Ignition Observability

Randy_Rausch · September 16, 2025, 6:32am

Overview

Introduction / Motivation

Ignition doesn’t run in a vacuum—it sits at the center of controllers, networks, databases, brokers, and other infrastructure and applications that all depend on each other. In IT operations, the way to keep that whole picture healthy is observability: a single place to see correlated traces, metrics, and logs across every layer so you can spot causes and effects quickly. At 4IR, we already monitor the rest of our ecosystem this way, but Ignition was the missing piece. The built-in diagnostics are useful, yet we needed those signals in the same observability suite as everything else. This post shares how we solved that challenge—and how you can too.

Approach

To bring Ignition into our observability stack, we focused on two key areas: metrics and logs.

Metrics: Prometheus is an open-source monitoring system that collects performance data (metrics) and makes it easy to graph and alert on. Using the OpenTelemetry Java Agent, we exposed Ignition’s internal metrics (like JVM health, database pool usage, Perspective sessions, and script performance) in a Prometheus-friendly format.
Logs: We reconfigured Ignition’s logging to output in structured JSON format. This allowed our log aggregation system to index, search, and correlate Ignition events alongside everything else—making it easy to connect the “what happened” in logs with the “why it happened” in metrics.

Once metrics and logs were available locally in standard formats, we used Grafana Alloy to scrape the Prometheus endpoint, collect the JSON logs, and forward everything to our central observability suite. With all of this data in one place, we could see what “normal” looked like, and set proactive alerts when the health of the ecosystem drifted outside those bounds.

Note: This approach exposes a vast number of metrics—some more useful than others. To stay cost-efficient and avoid noisy dashboards, we filtered out lower-value signals and focused on the ones that truly help us detect issues early.

Dashboard Screen Shots

Implementation Details / Tutorial

To get metrics out of Ignition, we first had to tap in. That meant figuring out the best way to expose what Ignition already knows about itself—JVM health, database pools, Perspective sessions, scripts, and more—so our observability stack could scrape and store it.

Metrics

We briefly considered writing a custom Ignition module, but chose not to—mainly to avoid long-term maintenance overhead. Since we run Ignition in containers and deploy with infrastructure-as-code, it made more sense to use existing, well-supported tooling like the Prometheus JMX Exporter or OpenTelemetry Java Instrumentation.

Prometheus JMX Exporter – Works well for JVM/runtime telemetry (Garbage Collection, memory, threads, etc.), but it only covers Java internals.

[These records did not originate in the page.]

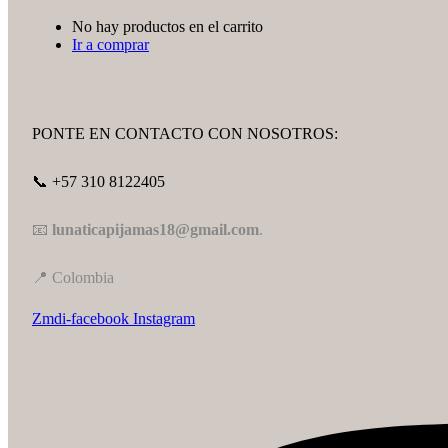
No hay productos en el carrito
Ir a comprar
PONTE EN CONTACTO CON NOSOTROS:
📞 +57 310 8122405
📧
lunaticapijamas18@gmail.com
.
📍 Colombia
Zmdi-facebook
Instagram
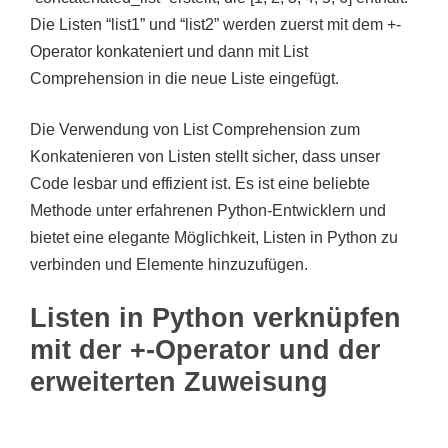
Die Listen “list1” und “list2” werden zuerst mit dem +-
Operator konkateniert und dann mit List
Comprehension in die neue Liste eingefügt.
Die Verwendung von List Comprehension zum
Konkatenieren von Listen stellt sicher, dass unser
Code lesbar und effizient ist. Es ist eine beliebte
Methode unter erfahrenen Python-Entwicklern und
bietet eine elegante Möglichkeit, Listen in Python zu
verbinden und Elemente hinzuzufügen.
Listen in Python verknüpfen
mit der +-Operator und der
erweiterten Zuweisung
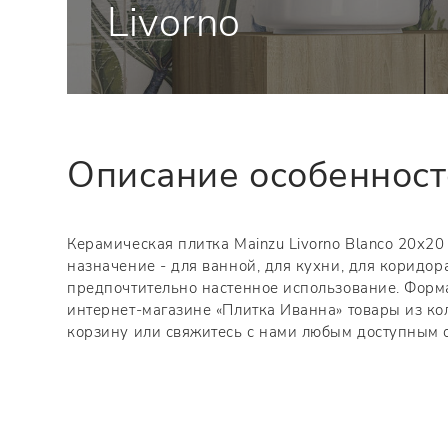
Livorno
Описание особеннос
Керамическая плитка Mainzu Livorno Blanco 20х20 
назначение - для ванной, для кухни, для коридора
предпочтительно настенное использование. Форма
интернет-магазине «Плитка Иванна» товары из кол
корзину или свяжитесь с нами любым доступным 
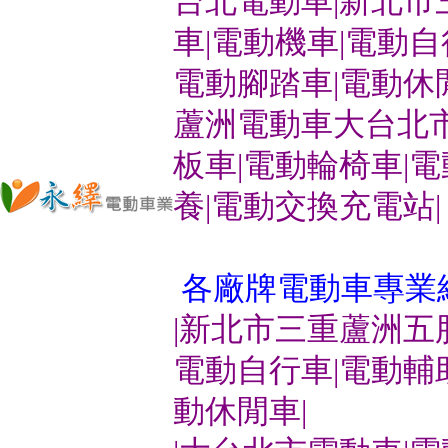
台北電動車|新北市
車|電動機車|電動
電動腳踏車|電動休
蘆洲電動車大台北市
板車|電動輪椅車|
養|電動交換充電站|
各廠牌電動車專業
|新北市三重蘆洲五
電動自行車|電動輔
動休閒車|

To get Ignition-specific metrics, we would have had to build and maintain custom MBeans—too much ongoing work.
OpenTelemetry Java Instrumentation – OpenTelemetry (OTel) is an open source framework for Observability. It has a java instrumentation agent that provides both the JVM/runtime metrics and the Ignition application metrics we cared about. It integrates cleanly with collectors via OTLP, so it plugged right into the dashboards and alerts we already had.

Given the broader coverage, almost no code changes, and room to expand into traces/logs later, we decided OpenTelemetry Java Instrumentation was the clear win for us.

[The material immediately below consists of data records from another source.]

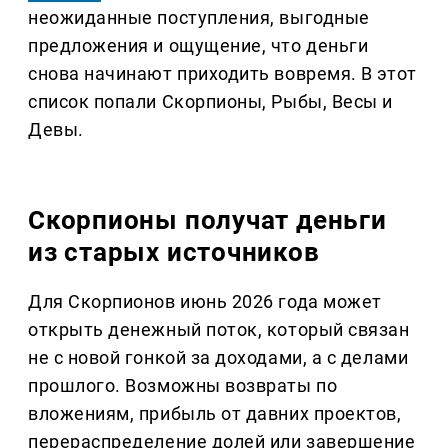
неожиданные поступления, выгодные
предложения и ощущение, что деньги
снова начинают приходить вовремя. В этот
список попали Скорпионы, Рыбы, Весы и
Девы.
Скорпионы получат деньги
из старых источников
Для Скорпионов июнь 2026 года может
открыть денежный поток, который связан
не с новой гонкой за доходами, а с делами
прошлого. Возможны возвраты по
вложениям, прибыль от давних проектов,
перераспределение долей или завершение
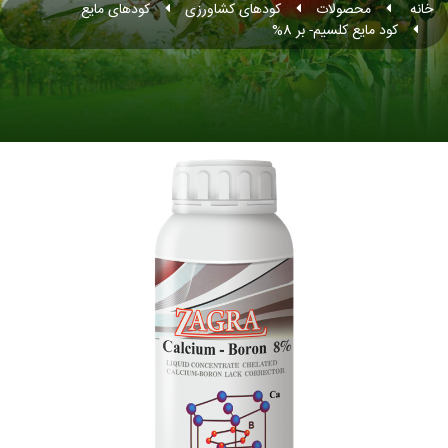
خانه
محصولات
کودهای کشاورزی
کودهای مایع
کود مایع کلسیم- بر 8%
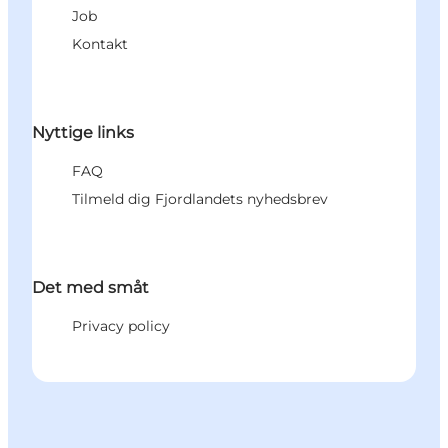
Job
Kontakt
Nyttige links
FAQ
Tilmeld dig Fjordlandets nyhedsbrev
Det med småt
Privacy policy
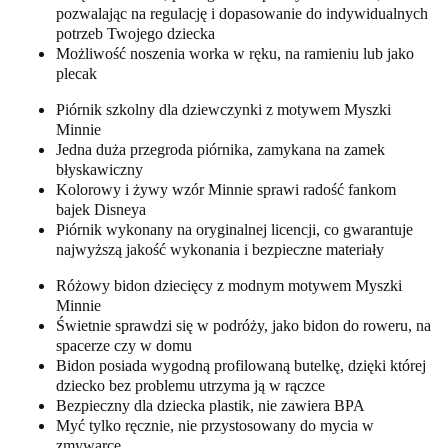
pozwalając na regulację i dopasowanie do indywidualnych
potrzeb Twojego dziecka
Możliwość noszenia worka w ręku, na ramieniu lub jako
plecak
Piórnik szkolny dla dziewczynki z motywem Myszki
Minnie
Jedna duża przegroda piórnika, zamykana na zamek
błyskawiczny
Kolorowy i żywy wzór Minnie sprawi radość fankom
bajek Disneya
Piórnik wykonany na oryginalnej licencji, co gwarantuje
najwyższą jakość wykonania i bezpieczne materiały
Różowy bidon dziecięcy z modnym motywem Myszki
Minnie
Świetnie sprawdzi się w podróży, jako bidon do roweru, na
spacerze czy w domu
Bidon posiada wygodną profilowaną butelkę, dzięki której
dziecko bez problemu utrzyma ją w rączce
Bezpieczny dla dziecka plastik, nie zawiera BPA
Myć tylko ręcznie, nie przystosowany do mycia w
zmywarce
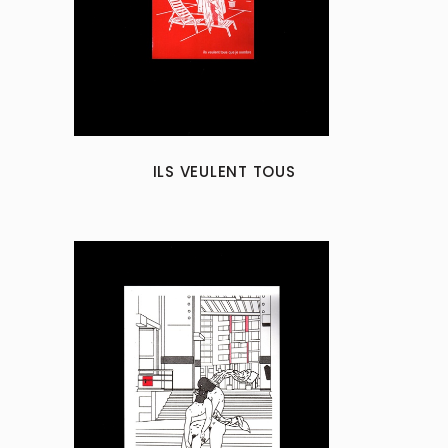
ILS VEULENT TOUS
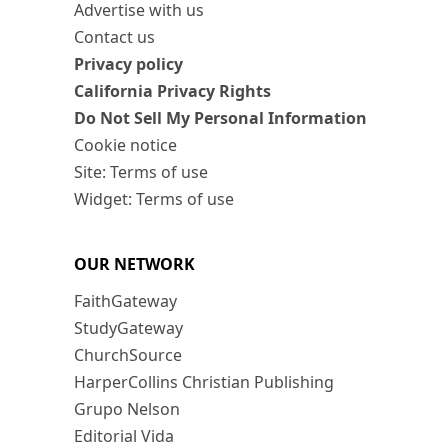
Advertise with us
Contact us
Privacy policy
California Privacy Rights
Do Not Sell My Personal Information
Cookie notice
Site: Terms of use
Widget: Terms of use
OUR NETWORK
FaithGateway
StudyGateway
ChurchSource
HarperCollins Christian Publishing
Grupo Nelson
Editorial Vida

OpenTelemetry Integration:

Once we chose the OTel approach, the next step was integrating it with Ignition. The agent runs as a lightweight Java agent inside the container, exposing a Prometheus endpoint with all the metrics.

Step 1: Add the Java Agent

Extend your custom Ignition image to include the OTel Java agent. In your Dockerfile, download the agent and copy it into the container:

RUN apt-get update && apt-get install -y wget \\ 
    && wget -O opentelemetry-javaagent.jar https://github.com/open-telemetry/opentelemetry-java-instrumentation/releases/download/v2.14.0/opentelemetry-javaagent.jar

COPY opentelemetry-javaagent.jar /mnt/shared-files/lib/

Step 2: Configure Environment Variables

Enable Prometheus metrics export by setting environment variables in the Dockerfile (or in your Docker Compose / Kubernetes manifests):

ENV OTEL_TRACES_EXPORTER=none 
ENV OTEL_METRICS_EXPORTER=prometheus 
ENV OTEL_LOGS_EXPORTER=none 
ENV OTEL_EXPORTER_PROMETHEUS_PORT=9000 
ENV OTEL_EXPORTER_PROMETHEUS_HOST=0.0.0.0 
ENV OTEL_EXPORTER_PROMETHEUS_PATH=/metrics

Step 3: Start Ignition with the Agent

The last step is telling Ignition’s JVM to actually start with the Java agent attached. In a docker-compose.yml, this is done by extending the command: section so it includes the -javaagent flag (and the -Dotel.* flags).

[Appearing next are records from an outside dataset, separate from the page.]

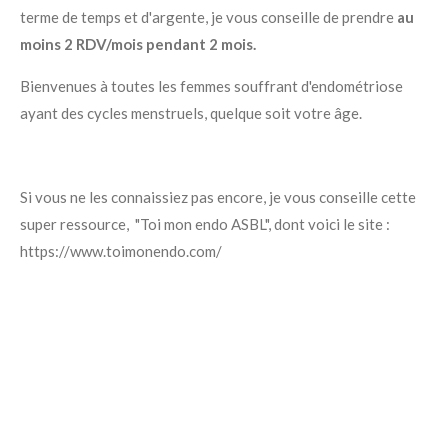
terme de temps et d'argente, je vous conseille de prendre
au
moins 2 RDV/mois pendant 2 mois.
Bienvenues à toutes les femmes souffrant d'endométriose
ayant des cycles menstruels, quelque soit votre âge.
Si vous ne les connaissiez pas encore, je vous conseille cette
super ressource, "Toi mon endo ASBL", dont voici le site :
https://www.toimonendo.com/
Créez votre propre site internet avec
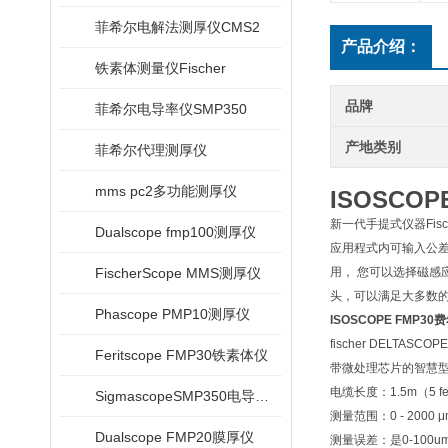
菲希尔电解法测厚仪CMS2
产品介绍：
铁素体测量仪Fischer
品牌
菲希尔电导率仪SMP350
产地类别
菲希尔代理测厚仪
mms pc2多功能测厚仪
ISOSCO
新一代手提式仪器Fis
Dualscope fmp100测厚仪
应用程式内可输入公
FischerScope MMS测厚仪
用， 您可以选择磁感应方法
头，可以满足大多数
Phascope PMP10测厚仪
ISOSCOPE FMP
fischer DELTAS
Feritscope FMP30铁素体仪
带微处理芯片的智慧
电缆长度：1.5m（5 fe
SigmascopeSMP350电导率仪
测量范围：0 - 2000 μm（
Dualscope FMP20膜厚仪
测量误差：是0-100um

      "-javaagent:/mnt/shared-files/lib/opentelemetry-javaagent.jar", 
      "-Dotel.instrumentation.dropwizard-metrics.enabled=true", 
      "-Dotel.instrumentation.jdbc-datasource.enabled=true",

If you’re not running Ignition in Docker or Kubernetes, you can still attach the OpenTelemetry Java agent by updating the wrapper.conf file. Look for the wrapper.java.additional entries and add the following lines (adjust the numbers to be the next available).

wrapper.java.additional.100=-javaagent:/path/to/opentelemetry-javaagent.jar 
wrapper.java.additional.101=-Dotel.instrumentation.dropwizard-metrics.enabled=true 
wrapper.java.additional.102=-Dotel.instrumentation.jdbc-datasource.enabled=true

Linked below is a multi-stage Dockerfile example with the java agent and custom logging config and a docker-compose file to run ignition with the metrics enabled.
Dockerfile (1.1 KB)
docker-compose.yaml (832 Bytes)

Scraping

With the above complete, Ignition exposes a Prometheus-compatible /metrics endpoint on port 9000. From here, a collector, like Grafana Alloy, can scrape the metrics and forward them to your observability suite for dashboards and alerts.

In our case, we run on Kubernetes and already deploy Alloy via the k8s-monitoring Helm chart. To have Alloy pick up Ignition’s metrics automatically through a ServiceMonitor, we simply enabled the Prometheus Operator objects in our Helm values:

           prometheusOperatorObjects: { 
             enabled: true, 
          },

With this setting, Alloy creates the ServiceMonitor resources needed to discover and scrape the /metrics endpoint, then ships the data upstream.

An important configuration to take in consideration is the scrapeInterval parameter. This parameter will be the responsible to affect the total number of series for the metrics. We recommend to use 15 seconds for this parameter. It means that each minute we will have 4 data points collected. Reducing the scrape interval for lower values can lead to excessive data metrics collected and stored also can lead to possible performance impacts.

Filtering

By default, the configuration above exports all Ignition and JVM metrics. Some of these are very high-cardinality (lots of unique label values) — for example, metrics with request paths or a separate series for every Perspective session. These are great when you’re deep-diving into debugging, but they quickly become overkill (read: expensive) for day-to-day monitoring.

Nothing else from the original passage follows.